German-Polish scholar and priest (c.1335–1410)

Matthew of Kraków (c. 1335 - 5 March 1410) was a German-Polish scholar and priest of the fourteenth century.

==Early life==
He was born in Kraków, the son of a German immigrant town-clerk, but the view, once generally held, that he was descended from the Pomeranian noble family of Kraków, is now discredited (cf. Sommerfeld, Matthäus von Krakow, 1891). His father was probably a German notary in Kraków. Entering the University of Prague, Matthew graduated bachelor of arts in 1355 and master in 1357, and later filled for several terms the office of dean in the same faculty.

==Theologian and diplomat==
A source from 1387 refers to Matthew as professor of theology, and one manuscript speaks of him as "city preacher of Prague". About 1382 he headed an embassy from his university to Urban VI, before whom he delivered a dissertation in favour of reform. Accepting an invitation from the University of Heidelberg, he joined its professorial staff in 1395, and a year later was appointed rector. In 1395 he was named councillor to Rupert II, and the raising of Rupert III, Elector Palatine to the dignity of King of the Romans in 1400 marks the beginning of Matthew's career as a statesman.

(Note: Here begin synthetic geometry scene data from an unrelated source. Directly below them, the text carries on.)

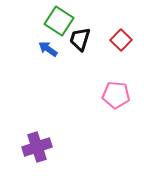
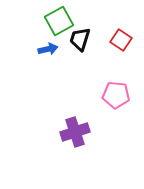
green square: rotated 28 degrees clockwise
red square: rotated 10 degrees counterclockwise
blue arrow: rotated 132 degrees clockwise
purple cross: moved 38 px right, 15 px up
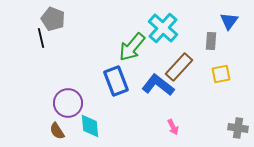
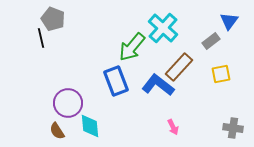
gray rectangle: rotated 48 degrees clockwise
gray cross: moved 5 px left
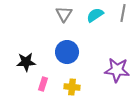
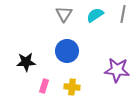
gray line: moved 1 px down
blue circle: moved 1 px up
pink rectangle: moved 1 px right, 2 px down
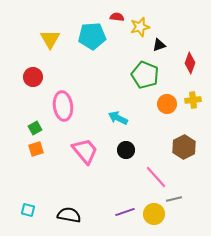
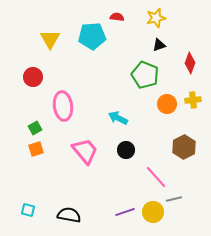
yellow star: moved 16 px right, 9 px up
yellow circle: moved 1 px left, 2 px up
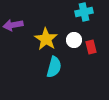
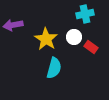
cyan cross: moved 1 px right, 2 px down
white circle: moved 3 px up
red rectangle: rotated 40 degrees counterclockwise
cyan semicircle: moved 1 px down
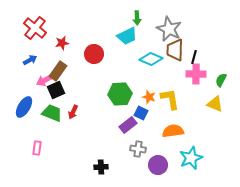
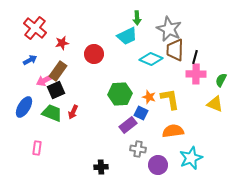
black line: moved 1 px right
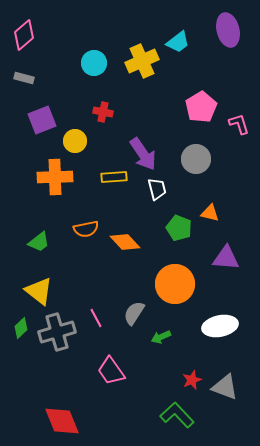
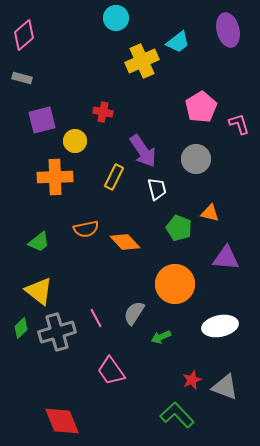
cyan circle: moved 22 px right, 45 px up
gray rectangle: moved 2 px left
purple square: rotated 8 degrees clockwise
purple arrow: moved 3 px up
yellow rectangle: rotated 60 degrees counterclockwise
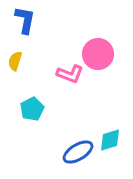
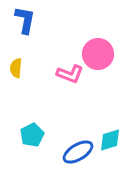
yellow semicircle: moved 1 px right, 7 px down; rotated 12 degrees counterclockwise
cyan pentagon: moved 26 px down
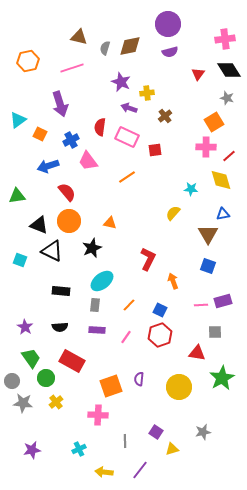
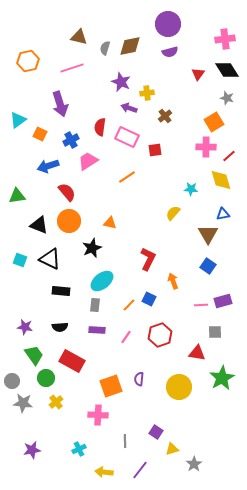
black diamond at (229, 70): moved 2 px left
pink trapezoid at (88, 161): rotated 95 degrees clockwise
black triangle at (52, 251): moved 2 px left, 8 px down
blue square at (208, 266): rotated 14 degrees clockwise
blue square at (160, 310): moved 11 px left, 11 px up
purple star at (25, 327): rotated 21 degrees counterclockwise
green trapezoid at (31, 358): moved 3 px right, 3 px up
gray star at (203, 432): moved 9 px left, 32 px down; rotated 21 degrees counterclockwise
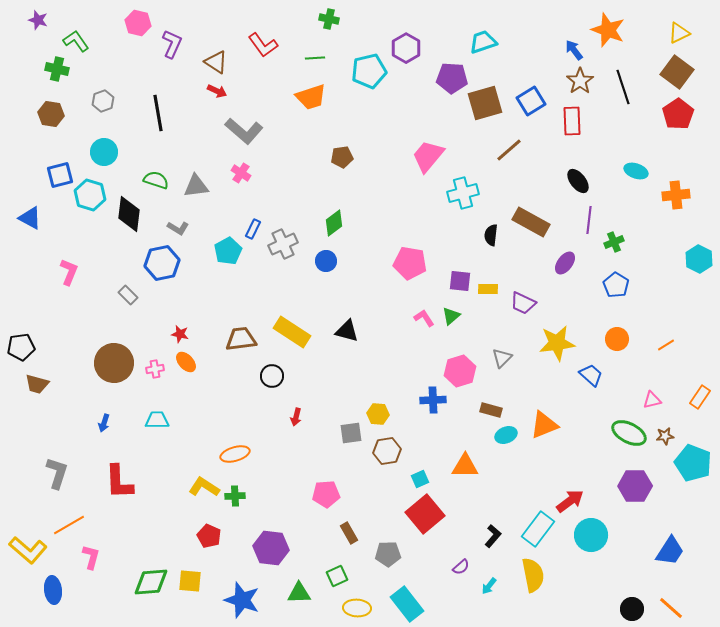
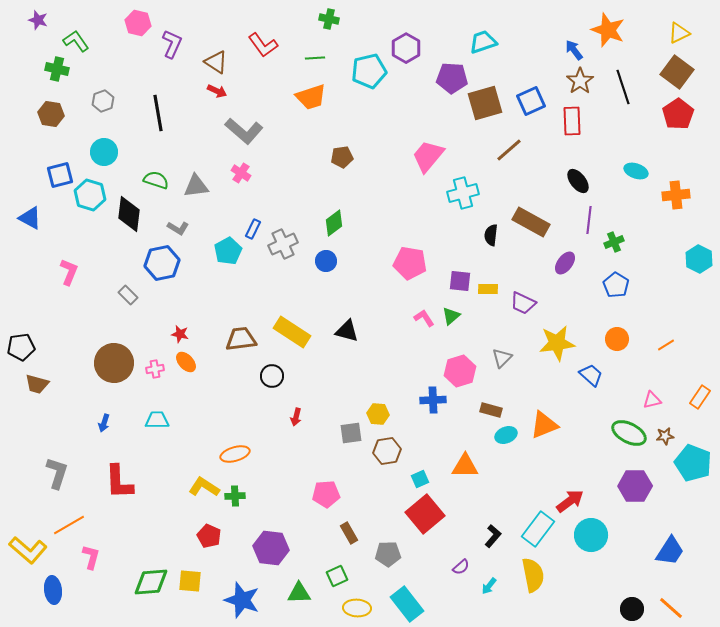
blue square at (531, 101): rotated 8 degrees clockwise
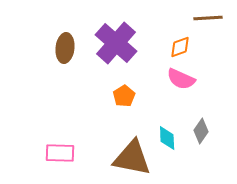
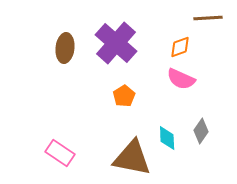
pink rectangle: rotated 32 degrees clockwise
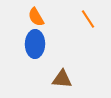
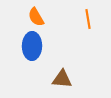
orange line: rotated 24 degrees clockwise
blue ellipse: moved 3 px left, 2 px down
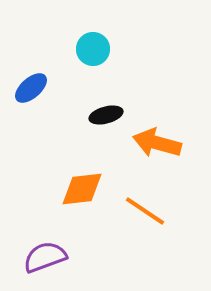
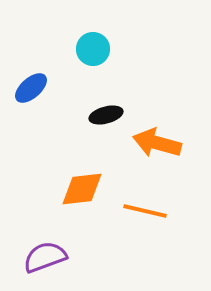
orange line: rotated 21 degrees counterclockwise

Frequently employed by the king both at court and on embassies, he appeared at Rome in 1403 to solicit Boniface IX's confirmation of Rupert's claims. On the elevation of Innocent VII to the papal throne in 1404, Matthew greeted him on behalf of Rupert. During the same year Matthew was appointed Bishop of Worms, and settled a dispute between the people and clergy of that city.

Gregory XII wished to name him Cardinal Priest of St. Cyriac in Thermis, but Matthew declined the honour. As ambassador of Rupert to the Council of Pisa, he displayed the greatest zeal on behalf of Gregory XII, whom he regarded as the legitimate occupant of the papal throne. He died at Pisa.

==Works==
Matthew was a very prolific theological writer. Apart from Biblical commentaries, sermons, and works on current topics, the most important of his writings are:

- De consolatione theologiae
- De modo confitendi
- De puritate conscientiae
- De corpore Christi
- De celebratione Missae

That he wrote De arte moriendi – to be distinguished from a similar work by Cardinal Capran – cannot be maintained with certainty.

The work De praxi curiae Romanae or De squaloribus curiae Romanae from around 1405 is attributed to him, though this has been disputed.